Top 25 Names in Boston, 1710-1715
A few things struck me about this data:
The top names are overwhelmingly popular. For girls, the top three names account for 49% of all names and the top ten account for 81%. For boys, the top three names account for 39% of all names and the top ten account for 69%.
Compare these numbers with their modern equivalents: today's top 10 names account for less than 10 percent of all names given in a single year.
Also, I was astonished by the number of different boys' names (116) vs. girls' names (61). The male names are taken from the Bible, traditional English names, and surnames, while the girls' names are Biblical, English, and virtue names. I suppose it makes sense that a mostly Bible-based name pool would yield more male names, but I wasn't expecting twice as many.
Yet, I am also surprised by the Biblical names that are not on this list. As David Hackett Fischer noted in Albion's Seed, there were oodles of New England men named John, but not many named Paul, Mark, Luke, or Matthew (none in my sample). It seems that these Bostonians may have recognized three distinct classes of Biblical names: Old Testament names, New Testament names that were already popular in England, and New Testament names that had shallower roots in England. The first category gives you Abraham, Isaac, and Ephraim, the second offers John and Thomas, and third might include names like Andrew and Bartholomew.

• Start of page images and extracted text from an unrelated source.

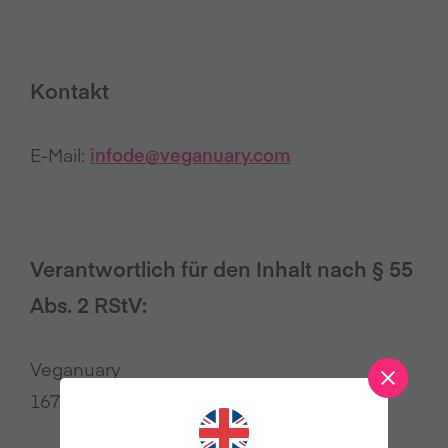
Kontakt
E-Mail:
infode@veganuary.com
Verantwortlich für den Inhalt nach § 55
Abs. 2 RStV:
Veganuary
167-169 Great Portland Street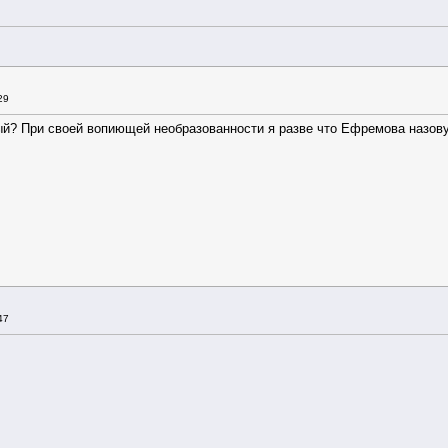
29
ный? При своей вопиющей необразованности я разве что Ефремова назову
47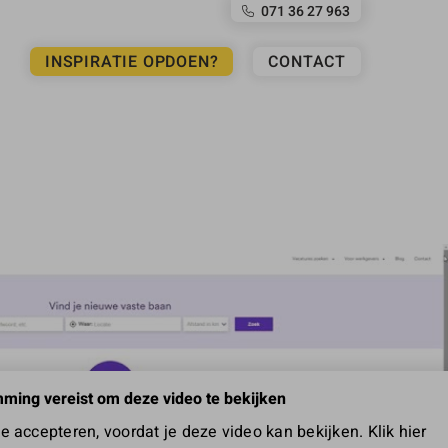
071 36 27 963
INSPIRATIE OPDOEN?
CONTACT
ming vereist om deze video te bekijken
 accepteren, voordat je deze video kan bekijken. Klik hier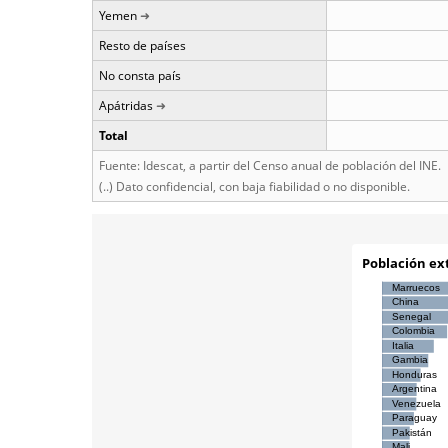
Yemen
Resto de países
No consta país
Apátridas
Total
Fuente: Idescat, a partir del Censo anual de población del INE.
(..) Dato confidencial, con baja fiabilidad o no disponible.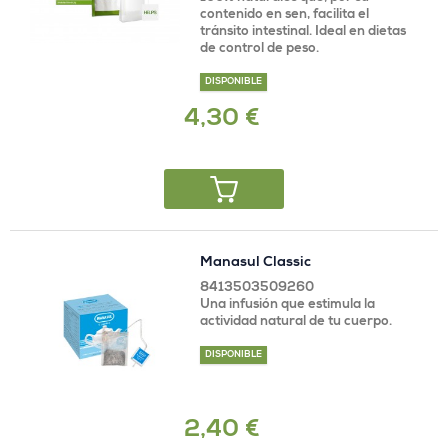
contenido en sen, facilita el
tránsito intestinal. Ideal en dietas
de control de peso.
DISPONIBLE
4,30 €
Manasul Classic
8413503509260
Una infusión que estimula la
actividad natural de tu cuerpo.
DISPONIBLE
2,40 €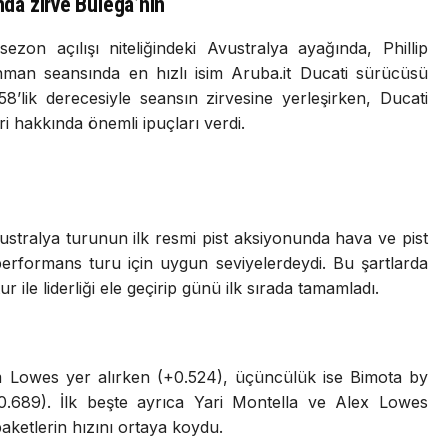
nda zirve Bulega’nın
on açılışı niteliğindeki Avustralya ayağında, Phillip
renman seansında en hızlı isim Aruba.it Ducati sürücüsü
8’lik derecesiyle seansın zirvesine yerleşirken, Ducati
ri hakkında önemli ipuçları verdi.
tralya turunun ilk resmi pist aksiyonunda hava ve pist
 performans turu için uygun seviyelerdeydi. Bu şartlarda
r ile liderliği ele geçirip günü ilk sırada tamamladı.
m Lowes yer alırken (+0.524), üçüncülük ise Bimota by
0.689). İlk beşte ayrıca Yari Montella ve Alex Lowes
aketlerin hızını ortaya koydu.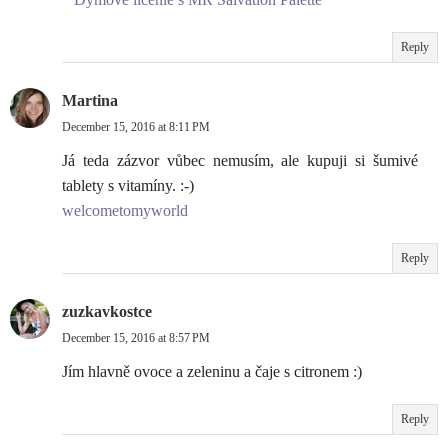
Reply
Martina
December 15, 2016 at 8:11 PM
Já teda zázvor vůbec nemusím, ale kupuji si šumivé
tablety s vitamíny. :-)
welcometomyworld
Reply
zuzkavkostce
December 15, 2016 at 8:57 PM
Jím hlavně ovoce a zeleninu a čaje s citronem :)
Reply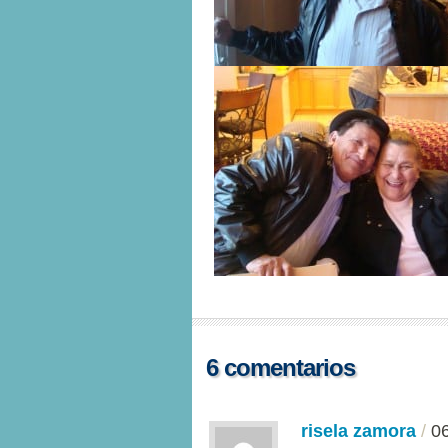
6 comentarios
risela zamora
/
0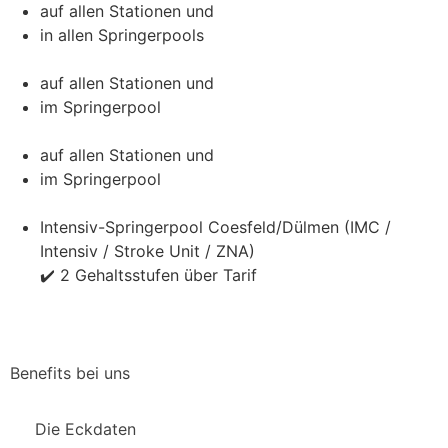
auf allen Stationen und
in allen Springerpools
auf allen Stationen und
im Springerpool
auf allen Stationen und
im Springerpool
Intensiv-Springerpool Coesfeld/Dülmen (IMC /
Intensiv / Stroke Unit / ZNA)
✔️ 2 Gehaltsstufen über Tarif
Benefits bei uns
Die Eckdaten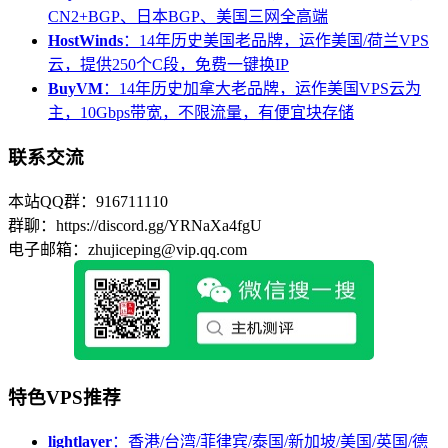
CN2+BGP、日本BGP、美国三网全高端
HostWinds
：14年历史美国老品牌，运作美国/荷兰VPS
云，提供250个C段，免费一键换IP
BuyVM
：14年历史加拿大老品牌，运作美国VPS云为
主，10Gbps带宽，不限流量，有便宜块存储
联系交流
本站QQ群：916711110
群聊：https://discord.gg/YRNaXa4fgU
电子邮箱：zhujiceping@vip.qq.com
特色VPS推荐
lightlayer
：香港/台湾/菲律宾/泰国/新加坡/美国/英国/德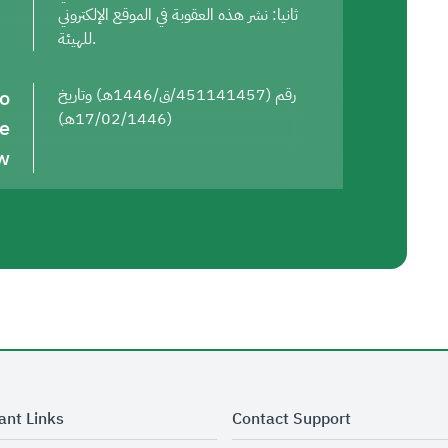
ثانيا: نشر هذه العقوبة في الموقع الإلكتروني
للهيئة.
to
رقم (451141457/ق/1446هـ) وتاريخ
(17/02/1446هـ)
he
w
ant Links
Contact Support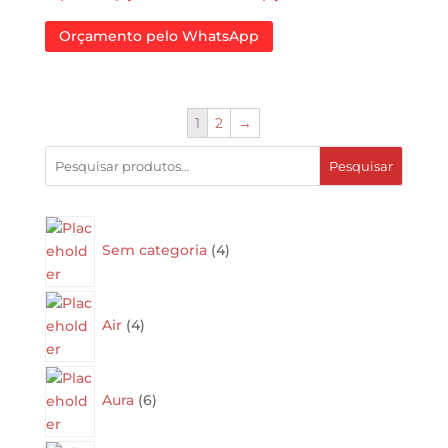
Orçamento pelo WhatsApp
1
2
→
Pesquisar
4
products
Sem categoria
4
4
products
Air
4
6
products
Aura
6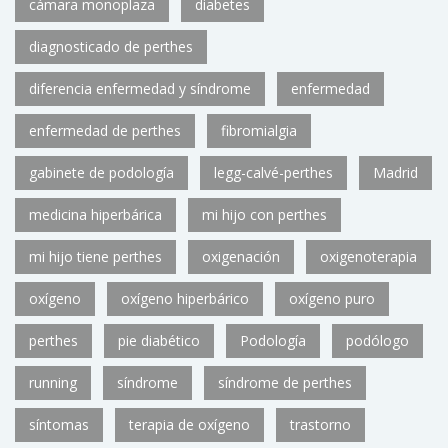
cámara monoplaza
diabetes
diagnosticado de perthes
diferencia enfermedad y síndrome
enfermedad
enfermedad de perthes
fibromialgia
gabinete de podología
legg-calvé-perthes
Madrid
medicina hiperbárica
mi hijo con perthes
mi hijo tiene perthes
oxigenación
oxigenoterapia
oxígeno
oxígeno hiperbárico
oxígeno puro
perthes
pie diabético
Podología
podólogo
running
síndrome
síndrome de perthes
síntomas
terapia de oxígeno
trastorno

The third category is not well represented on the top 25 list.
What accounts for the abundance of English, non-biblical names among the top 25 names in Boston? Did the practice of naming children for their parents (as outlined by Fischer) preserve a thread of Englishness in naming practices? Was 18th-century Boston more worldly than 17th-century Windsor? Was Boston home to increasing numbers of immigrants, English and otherwise, during the first decades of the 18th century?
These are all questions historians have been chewing over since Bernard Bailyn wrote The New England Merchants in the Seventeenth Century in 1955. I think that name data is an interesting way of rethinking Boston.